**What to produce**
Without including any images, repeat the data exactly.

**Transcribed page contents**

************

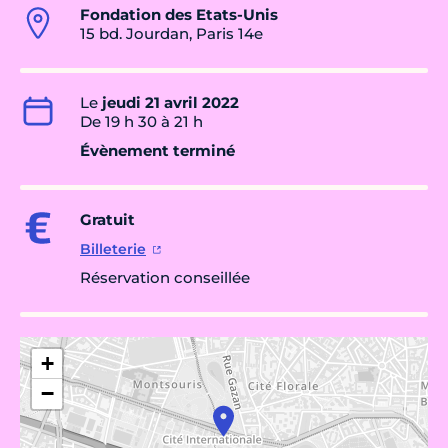
​Fondation des Etats-Unis
15 bd. Jourdan, Paris 14e
Le
jeudi 21 avril 2022
De 19 h 30 à 21 h
Évènement terminé
Gratuit
Billeterie
Réservation conseillée
+
−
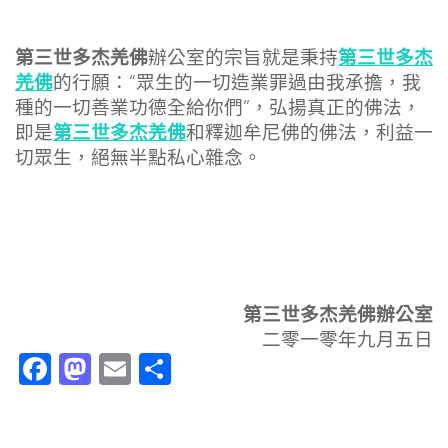
第三世多杰羌佛
第三世多杰
辦公室的宗旨就是秉持
羌佛
的行願：“眾生的一切造業罪過由我承擔，我
種的一切善業功德全給你們”，弘揚真正的佛法，
第三世多杰羌佛
即是
和釋迦牟尼佛的佛法，利益一
切眾生，絕無半點私心雜念。
第三世多杰羌佛辦公室
二零一零年九月五日
Facebook
Mastodon
Email
分
享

************

**Solved exercise**
​Fondation des Etats-Unis
15 bd. Jourdan, Paris 14e
Le
jeudi 21 avril 2022
De 19 h 30 à 21 h
Évènement terminé
Gratuit
Billeterie
Réservation conseillée
+
−
第三世多杰羌佛
第三世多杰
辦公室的宗旨就是秉持
羌佛
的行願：“眾生的一切造業罪過由我承擔，我
種的一切善業功德全給你們”，弘揚真正的佛法，
第三世多杰羌佛
即是
和釋迦牟尼佛的佛法，利益一
切眾生，絕無半點私心雜念。
第三世多杰羌佛辦公室
二零一零年九月五日
Facebook
Mastodon
Email
分
享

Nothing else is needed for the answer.